BCE’s CEO calls for government assistance for struggling media sector

[ad_1]

Open this photo in gallery:

The Bell Canada is seen in Ottawa in this file photo. BCE, Bell’s parent company, reported higher revenue in the latest quarter but a lower profit as costs rose.Sean Kilpatrick/The Canadian Press

BCE Inc.’s chief executive is calling on Canada’s broadcasting regulator to help the country’s media sector grapple with a challenging advertising market and competition from foreign giants.

During a conference call to discuss the Montreal-based company’s second-quarter results, Mirko Bibic said that “more needs to be done by the CRTC faster” to ease the pressures on the industry.

“The ecosystem in Canada is under severe stress and requires urgent government assistance,” Mr. Bibic said as BCE reported higher second-quarter revenue but a steep drop in its profit due to higher expenses.

“When massive U.S. companies with global scale and global footprints are having extreme difficulty contending with the difficult advertising markets, you have to ask how Canadian broadcasters are expected to navigate it when the regulatory playing field does not present an environment where the same rules apply to all,” he added.

In June, BCE’s Bell Media filed an application asking the CRTC to waive local news and Canadian programming requirements for its television stations.

Mr. Bibic added that he’s encouraged that the federal government is “trying to help out on the news side of things” and that the industry is “pushing back against the very aggressive moves by Meta and Google.”

Both tech giants have announced plans to block news content in response to federal government legislation that forces them to pay media organizations, with Meta already beginning to roll out the change.
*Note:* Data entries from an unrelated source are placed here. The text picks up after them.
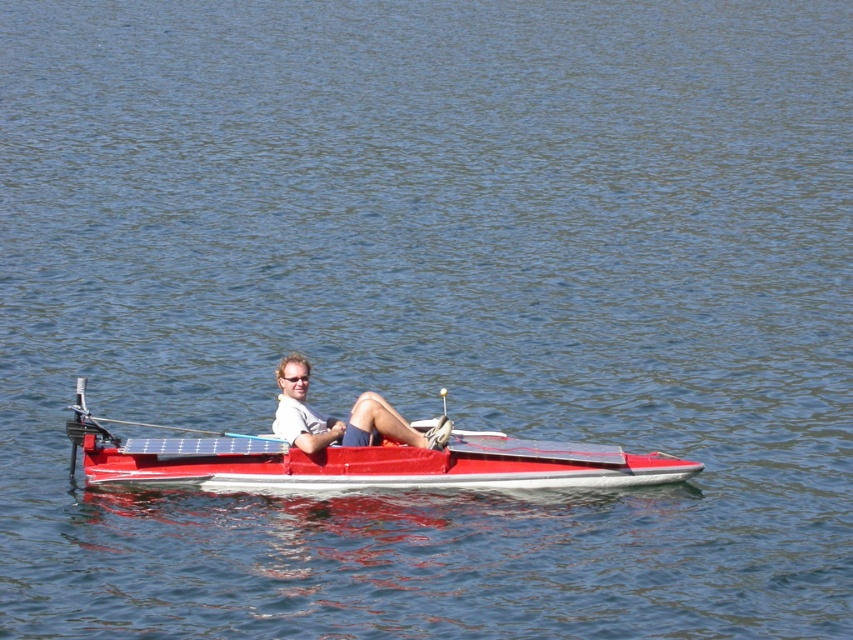 Question: Does metallic red boat at center appear on the right side of blue plastic paddle at center?

Choices:
 (A) no
 (B) yes

Answer: (B)

Question: Which of these objects is positioned closest to the white matte shirt at center?

Choices:
 (A) blue plastic paddle at center
 (B) metallic red boat at center

Answer: (B)

Question: From the image, what is the correct spatial relationship of metallic red boat at center in relation to blue plastic paddle at center?

Choices:
 (A) above
 (B) below

Answer: (B)

Question: Which is nearer to the blue plastic paddle at center?

Choices:
 (A) white matte shirt at center
 (B) metallic red boat at center

Answer: (A)

Question: Which of these objects is positioned closest to the blue plastic paddle at center?

Choices:
 (A) metallic red boat at center
 (B) white matte shirt at center

Answer: (B)

Question: Can you confirm if metallic red boat at center is thinner than white matte shirt at center?

Choices:
 (A) no
 (B) yes

Answer: (A)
BCE, the parent company of Bell Canada, had $6.07-billion in revenue for the three-month period ended June 30, up 3.5 per cent from a year ago as it added new wireless and internet customers. Its media division, which owns CTV, TSN, CP24 and a number of specialty TV news and radio channels, saw its revenue decline by 1.9 per cent year-over-year to $805-million due to lower advertising revenue.

Its profit fell sharply to $397-million, down 39 per cent from $654-million during the same quarter last year. That amounted to 37 cents per share, down from 66 cents per share.

The company attributed the decline to higher expenses, including a $377-million non-cash loss on its share of an obligation to repurchase at fair value a minority stake in one of its joint venture equity investments, as well as higher interest expenses, increased depreciation and amortization expenses and higher income taxes.

BCE also saw higher costs related to its workforce reduction initiative. The company announced back in June that it was eliminating roughly 1,300 positions as part of a significant reorganization and expects to see the financial benefits of that initiative in the second half of the year.

After adjusting for several items including losses on investments and severance, acquisition and other costs, BCE had $722-million in profit, down 8.7 per cent from $791-million a year earlier. The adjusted earnings amounted to 79 cents per share, down from 87 cents per share during the same period last year.

Analysts had been expecting 80 cents per share of adjusted earnings and $6.06-billion of revenue, according to the consensus estimate from S&P Capital IQ.

The telecom added 111,282 net new postpaid wireless subscribers during the quarter, up 33.8 per cent from a year ago when it added 83,197 postpaid customers. (Postpaid subscribers are those who are billed at the end of the month for the services they have used, whereas prepaid customers pay up front for wireless services.)

“We achieved these wireless and internet subscriber results against the backdrop of declining prices, demonstrating that our industry is delivering the highest quality services at decreasing prices despite persistent inflation,” Mr. Bibic said.

Desjardins analyst Jérome Dubreuil said BCE is slightly behind on achieving its financial targets for the year, but added that he is reassured that “that there has been limited impact on financials so far from lower wireless prices in the market.”

“BCE will have to report faster growth in the rest of the year to achieve guidance,” Mr. Dubreuil wrote in a research note.

BCE’s chief financial officer Glen LeBlanc said he’s confident that the telecom will deliver on its guidance.

“I know that historically, we probably have a smoother free cash flow profile than we have this year, but it really was a product of us taking the opportunity to spend heavily in the front half of this year,” Mr. LeBlanc told analysts during a conference call Thursday. “You make hay in this business when the sun shines.”

Scotiabank analyst Maher Yaghi said that although BCE’s subscriber growth in both its internet and wireless business was strong, its free cash flow, which decreased to $1.02-billion, was “weaker than anticipated.”

Mr. Yaghi also noted that although BCE’s Bell Canada subsidiary signed up significantly more wireless customers than it did during the second quarter of last year, its wireless loading trailed Rogers, which added 170,000 net new postpaid wireless subscribers during the quarter.

Shares of BCE declined by 56 cents, or nearly one per cent, to $55.61 on the Toronto Stock Exchange late Thursday morning.